Extracted page text data:
####################

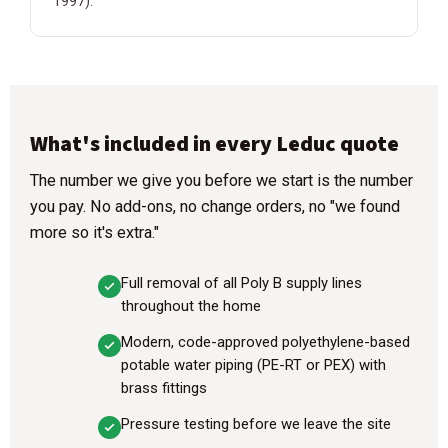
1997).
What's included in every Leduc quote
The number we give you before we start is the number
you pay. No add-ons, no change orders, no "we found
more so it's extra."
Full removal of all Poly B supply lines
throughout the home
Modern, code-approved polyethylene-based
potable water piping (PE-RT or PEX) with
brass fittings
Pressure testing before we leave the site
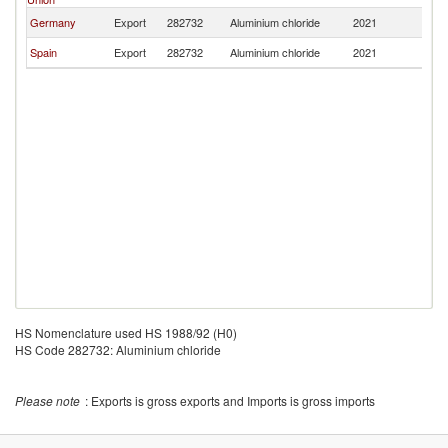
Germany
Export
282732
Aluminium chloride
2021
M
Spain
Export
282732
Aluminium chloride
2021
M
HS Nomenclature used HS 1988/92 (H0)
HS Code 282732: Aluminium chloride
Please note
: Exports is gross exports and Imports is gross imports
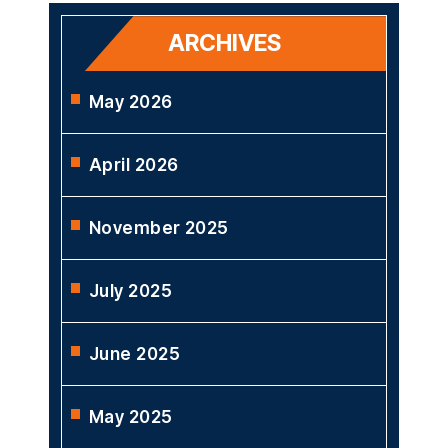
ARCHIVES
May 2026
April 2026
November 2025
July 2025
June 2025
May 2025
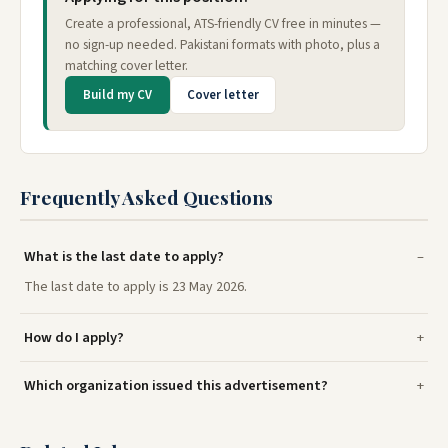
Create a professional, ATS-friendly CV free in minutes —
no sign-up needed. Pakistani formats with photo, plus a
matching cover letter.
Build my CV
Cover letter
Frequently Asked Questions
What is the last date to apply?
The last date to apply is 23 May 2026.
How do I apply?
Which organization issued this advertisement?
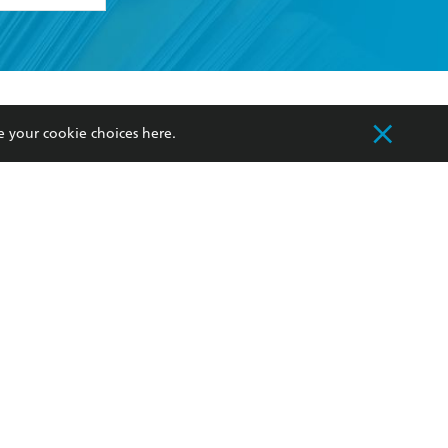
formation or
withdraw my
OURCES
COMMUNITY
e your cookie choices
here
.
sellers
Our Networks
ia
Our Policies
hers
Improving Representation
Sustainability Goals
orate Sales
Professional Behaviour
 Custodians of Country throughout Australia
slander peoples. Our head office is located on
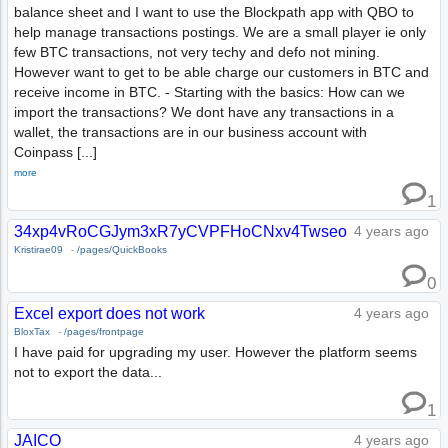
balance sheet and I want to use the Blockpath app with QBO to
help manage transactions postings. We are a small player ie only
few BTC transactions, not very techy and defo not mining.
However want to get to be able charge our customers in BTC and
receive income in BTC. - Starting with the basics: How can we
import the transactions? We dont have any transactions in a
wallet, the transactions are in our business account with
Coinpass [...]
more
1
34xp4vRoCGJym3xR7yCVPFHoCNxv4Twseo
4 years ago
Kristirae09
-
/pages/QuickBooks
0
Excel export does not work
4 years ago
BloxTax
-
/pages/frontpage
I have paid for upgrading my user. However the platform seems
not to export the data...
1
JAICO
4 years ago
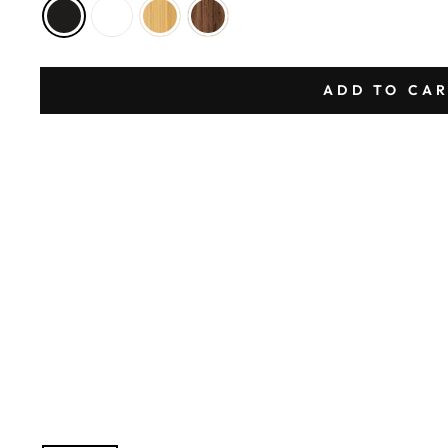
ADD TO CA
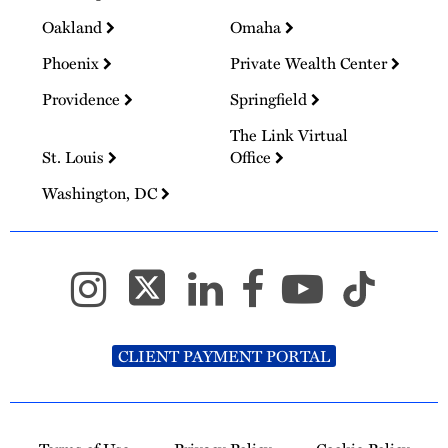
Oakland
Omaha
Phoenix
Private Wealth Center
Providence
Springfield
The Link Virtual
St. Louis
Office
Washington, DC
CLIENT PAYMENT PORTAL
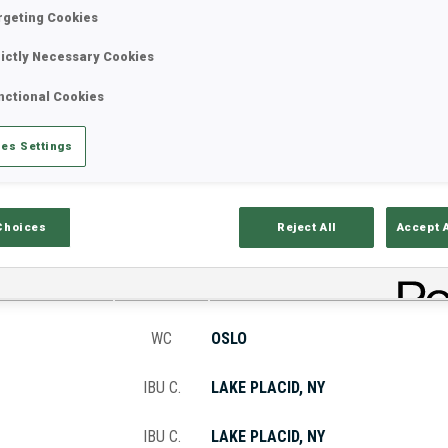
rgeting Cookies
rictly Necessary Cookies
Stats
Results and Standings
Overvie
nctional Cookies
es Settings
Choices
Reject All
Accept 
CUP
VENUE
WC
OSLO
IBU C.
LAKE PLACID, NY
IBU C.
LAKE PLACID, NY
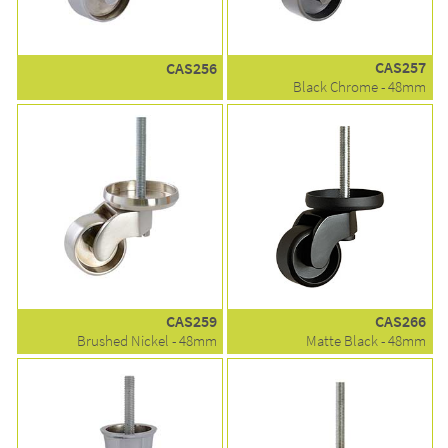
CAS257
CAS256
Black Chrome - 48mm
CAS259
CAS266
Brushed Nickel - 48mm
Matte Black - 48mm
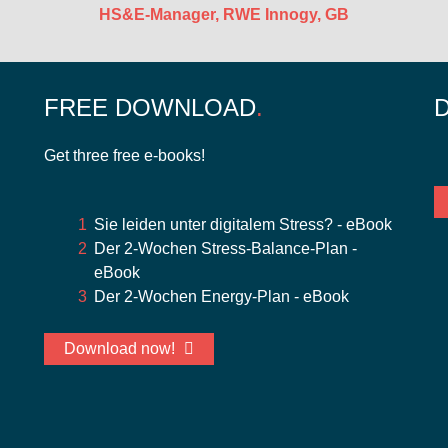
HS&E-Manager, RWE Innogy, GB
FREE DOWNLOAD
Get three free e-books!
Sie leiden unter digitalem Stress? - eBook
Der 2-Wochen Stress-Balance-Plan -
eBook
Der 2-Wochen Energy-Plan - eBook
Download now!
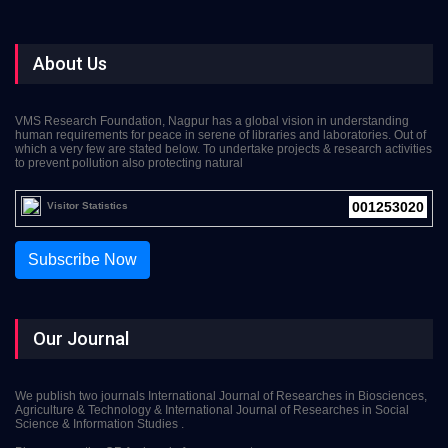
About Us
VMS Research Foundation, Nagpur has a global vision in understanding
human requirements for peace in serene of libraries and laboratories. Out of
which a very few are stated below. To undertake projects & research activities
to prevent pollution also protecting natural
001253020
Visitor Statistics
Subscribe Now
Our Journal
We publish two journals International Journal of Researches in Biosciences,
Agriculture & Technology & International Journal of Researches in Social
Science & Information Studies .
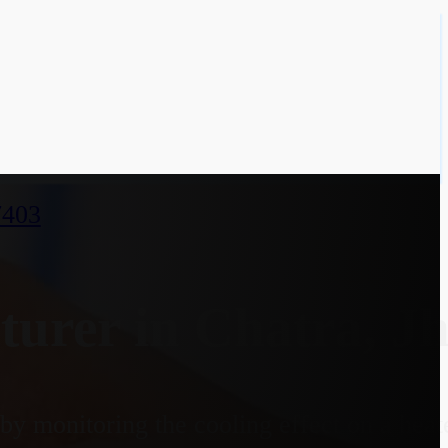
7403
urer in Chatra, J
y monitoring the cooling effect on a heate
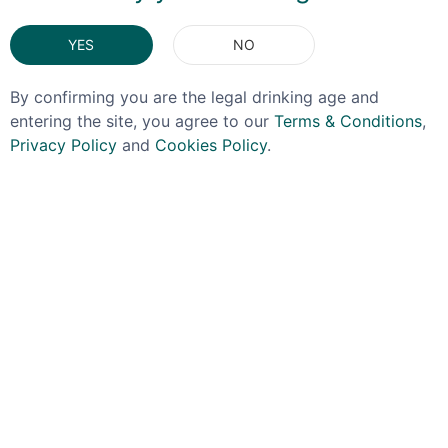
You May Also Like
YES
NO
By confirming you are the legal drinking age and
entering the site, you agree to our
Terms & Conditions
,
Privacy Policy
and
Cookies Policy
.
POKENO
BAIN'S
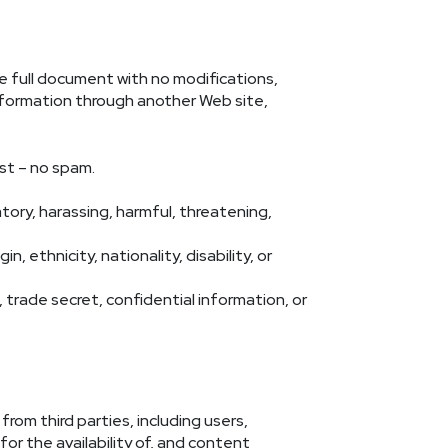
he full document with no modifications,
 information through another Web site,
est – no spam.
atory, harassing, harmful, threatening,
, ethnicity, nationality, disability, or
 trade secret, confidential information, or
rom third parties, including users,
for the availability of, and content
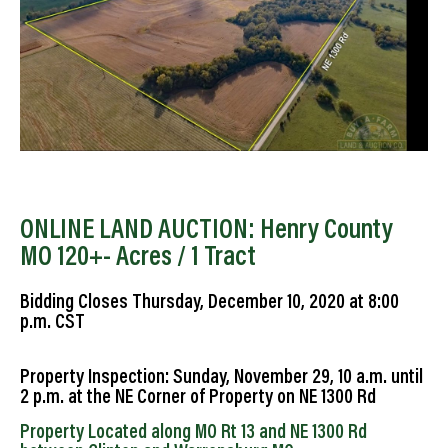
ONLINE LAND AUCTION: Henry County
MO 120+- Acres / 1 Tract
Bidding Closes Thursday, December 10, 2020 at 8:00
p.m. CST
Property Inspection: Sunday, November 29, 10 a.m. until
2 p.m. at the NE Corner of Property on NE 1300 Rd
Property Located along MO Rt 13 and NE 1300 Rd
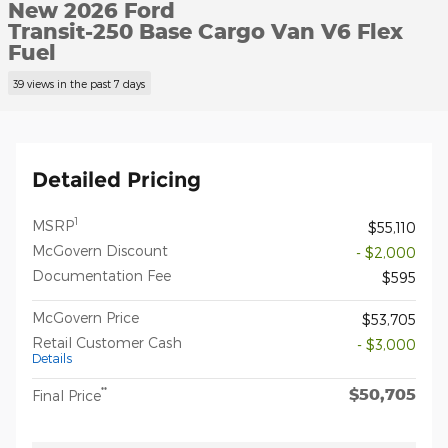
New 2026 Ford
Transit-250 Base Cargo Van V6 Flex
Fuel
39 views in the past 7 days
Detailed Pricing
1
MSRP
$55,110
McGovern Discount
- $2,000
Documentation Fee
$595
McGovern Price
$53,705
Retail Customer Cash
- $3,000
Details
$50,705
**
Final Price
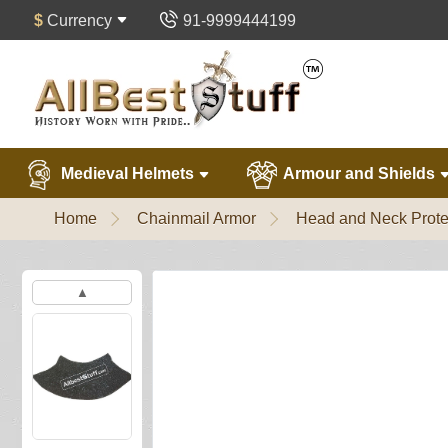
$
Currency
91-9999444199
Medieval Helmets
Armour and Shields
Home
Chainmail Armor
Head and Neck Prote
▲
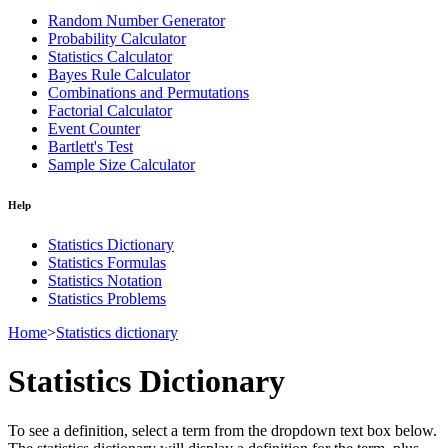
Random Number Generator
Probability Calculator
Statistics Calculator
Bayes Rule Calculator
Combinations and Permutations
Factorial Calculator
Event Counter
Bartlett's Test
Sample Size Calculator
Help
Statistics Dictionary
Statistics Formulas
Statistics Notation
Statistics Problems
Home
>
Statistics dictionary
Statistics Dictionary
To see a definition, select a term from the dropdown text box below.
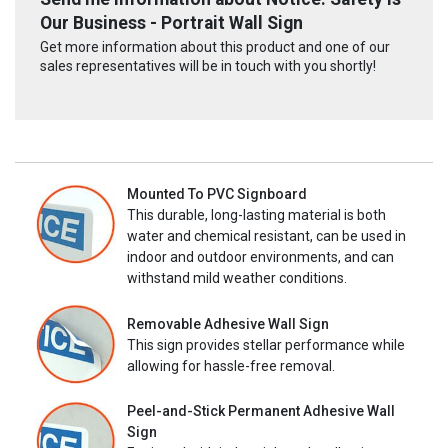
Our Business - Portrait Wall Sign
Get more information about this product and one of our
sales representatives will be in touch with you shortly!
Mounted To PVC Signboard
This durable, long-lasting material is both
water and chemical resistant, can be used in
indoor and outdoor environments, and can
withstand mild weather conditions.
Removable Adhesive Wall Sign
This sign provides stellar performance while
allowing for hassle-free removal.
Peel-and-Stick Permanent Adhesive Wall
Sign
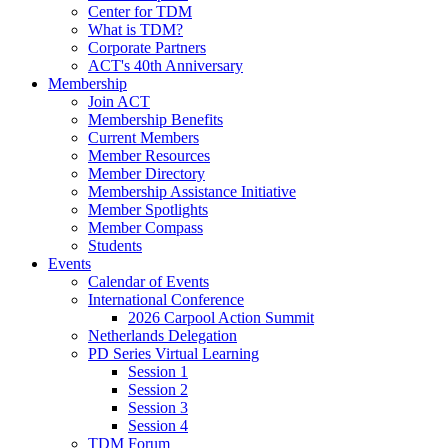
Center for TDM
What is TDM?
Corporate Partners
ACT's 40th Anniversary
Membership
Join ACT
Membership Benefits
Current Members
Member Resources
Member Directory
Membership Assistance Initiative
Member Spotlights
Member Compass
Students
Events
Calendar of Events
International Conference
2026 Carpool Action Summit
Netherlands Delegation
PD Series Virtual Learning
Session 1
Session 2
Session 3
Session 4
TDM Forum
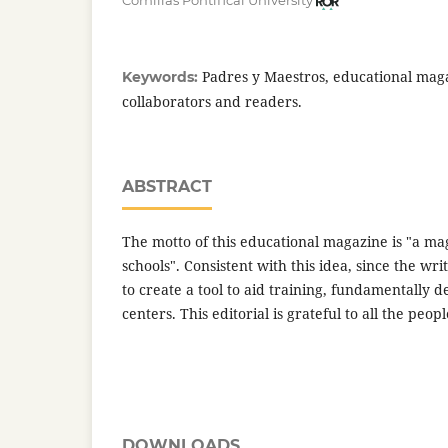
Comillas Pontifical University
Padres y Maestros, educational maga
Keywords:
collaborators and readers.
ABSTRACT
The motto of this educational magazine is "a ma
schools". Consistent with this idea, since the wr
to create a tool to aid training, fundamentally d
centers. This editorial is grateful to all the peo
DOWNLOADS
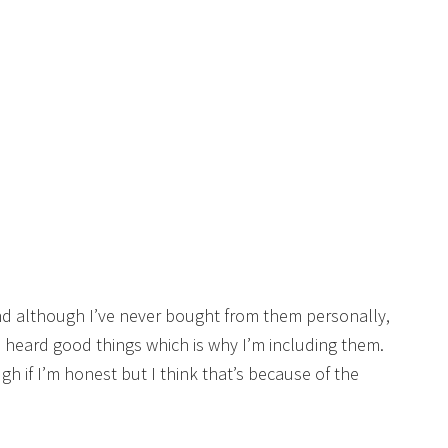
d although I’ve never bought from them personally,
e heard good things which is why I’m including them.
ugh if I’m honest but I think that’s because of the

####################

### Task to carry out
Transcribe the records above exactly, leaving out every picture.

### Solution
1997).
What's included in every Leduc quote
The number we give you before we start is the number
you pay. No add-ons, no change orders, no "we found
more so it's extra."
Full removal of all Poly B supply lines
throughout the home
Modern, code-approved polyethylene-based
potable water piping (PE-RT or PEX) with
brass fittings
Pressure testing before we leave the site
Germany
Export
282732
Aluminium chloride
2021
M
Spain
Export
282732
Aluminium chloride
2021
M
HS Nomenclature used HS 1988/92 (H0)
HS Code 282732: Aluminium chloride
Please note
: Exports is gross exports and Imports is gross imports
ARCHIVES
May 2026
April 2026
November 2025
July 2025
June 2025
May 2025
Create a professional, ATS-friendly CV free in minutes —
no sign-up needed. Pakistani formats with photo, plus a
matching cover letter.
Build my CV
Cover letter
Frequently Asked Questions
What is the last date to apply?
The last date to apply is 23 May 2026.
How do I apply?
Which organization issued this advertisement?
formation or
withdraw my
OURCES
COMMUNITY
e your cookie choices
here
.
sellers
Our Networks
ia
Our Policies
hers
Improving Representation
Sustainability Goals
orate Sales
Professional Behaviour
 Custodians of Country throughout Australia
slander peoples. Our head office is located on
balance sheet and I want to use the Blockpath app with QBO to
help manage transactions postings. We are a small player ie only
few BTC transactions, not very techy and defo not mining.
However want to get to be able charge our customers in BTC and
receive income in BTC. - Starting with the basics: How can we
import the transactions? We dont have any transactions in a
wallet, the transactions are in our business account with
Coinpass [...]
more
1
34xp4vRoCGJym3xR7yCVPFHoCNxv4Twseo
4 years ago
Kristirae09
-
/pages/QuickBooks
0
Excel export does not work
4 years ago
BloxTax
-
/pages/frontpage
I have paid for upgrading my user. However the platform seems
not to export the data...
1
JAICO
4 years ago
ADD TO CA
Oakland
Omaha
Phoenix
Private Wealth Center
Providence
Springfield
The Link Virtual
St. Louis
Office
Washington, DC
CLIENT PAYMENT PORTAL
rgeting Cookies
rictly Necessary Cookies
Stats
Results and Standings
Overvie
nctional Cookies
es Settings
Choices
Reject All
Accept 
CUP
VENUE
WC
OSLO
IBU C.
LAKE PLACID, NY
IBU C.
LAKE PLACID, NY
CAS257
CAS256
Black Chrome - 48mm
CAS259
CAS266
Brushed Nickel - 48mm
Matte Black - 48mm
HS&E-Manager, RWE Innogy, GB
FREE DOWNLOAD
Get three free e-books!
Sie leiden unter digitalem Stress? - eBook
Der 2-Wochen Stress-Balance-Plan -
eBook
Der 2-Wochen Energy-Plan - eBook
Download now!
About Us
VMS Research Foundation, Nagpur has a global vision in understanding
human requirements for peace in serene of libraries and laboratories. Out of
which a very few are stated below. To undertake projects & research activities
to prevent pollution also protecting natural
001253020
Visitor Statistics
Subscribe Now
Our Journal
We publish two journals International Journal of Researches in Biosciences,
Agriculture & Technology & International Journal of Researches in Social
Science & Information Studies .
7403
urer in Chatra, J
y monitoring the cooling effect on a heate
You May Also Like
YES
NO
By confirming you are the legal drinking age and
entering the site, you agree to our
Terms & Conditions
,
Privacy Policy
and
Cookies Policy
.
POKENO
BAIN'S
he full document with no modifications,
 information through another Web site,
est – no spam.
atory, harassing, harmful, threatening,
, ethnicity, nationality, disability, or
 trade secret, confidential information, or
rom third parties, including users,
for the availability of, and content
ONLINE LAND AUCTION: Henry County
MO 120+- Acres / 1 Tract
Bidding Closes Thursday, December 10, 2020 at 8:00
p.m. CST
Property Inspection: Sunday, November 29, 10 a.m. until
2 p.m. at the NE Corner of Property on NE 1300 Rd
Property Located along MO Rt 13 and NE 1300 Rd
New 2026 Ford
Transit-250 Base Cargo Van V6 Flex
Fuel
39 views in the past 7 days
Detailed Pricing
1
MSRP
$55,110
McGovern Discount
- $2,000
Documentation Fee
$595
McGovern Price
$53,705
Retail Customer Cash
- $3,000
Details
$50,705
**
Final Price
$
Currency
91-9999444199
Medieval Helmets
Armour and Shields
Home
Chainmail Armor
Head and Neck Prote
▲
Random Number Generator
Probability Calculator
Statistics Calculator
Bayes Rule Calculator
Combinations and Permutations
Factorial Calculator
Event Counter
Bartlett's Test
Sample Size Calculator
Help
Statistics Dictionary
Statistics Formulas
Statistics Notation
Statistics Problems
Home
>
Statistics dictionary
Statistics Dictionary
To see a definition, select a term from the dropdown text box below.
Our Business - Portrait Wall Sign
Get more information about this product and one of our
sales representatives will be in touch with you shortly!
Mounted To PVC Signboard
This durable, long-lasting material is both
water and chemical resistant, can be used in
indoor and outdoor environments, and can
withstand mild weather conditions.
Removable Adhesive Wall Sign
This sign provides stellar performance while
allowing for hassle-free removal.
Peel-and-Stick Permanent Adhesive Wall
Sign
Center for TDM
What is TDM?
Corporate Partners
ACT's 40th Anniversary
Membership
Join ACT
Membership Benefits
Current Members
Member Resources
Member Directory
Membership Assistance Initiative
Member Spotlights
Member Compass
Students
Events
Calendar of Events
International Conference
2026 Carpool Action Summit
Netherlands Delegation
PD Series Virtual Learning
Session 1
Session 2
Session 3
Session 4
TDM Forum
Comillas Pontifical University
Padres y Maestros, educational maga
Keywords:
collaborators and readers.
ABSTRACT
The motto of this educational magazine is "a ma
schools". Consistent with this idea, since the wr
to create a tool to aid training, fundamentally d
centers. This editorial is grateful to all the peo
DOWNLOADS
d although I’ve never bought from them personally,
e heard good things which is why I’m including them.
ugh if I’m honest but I think that’s because of the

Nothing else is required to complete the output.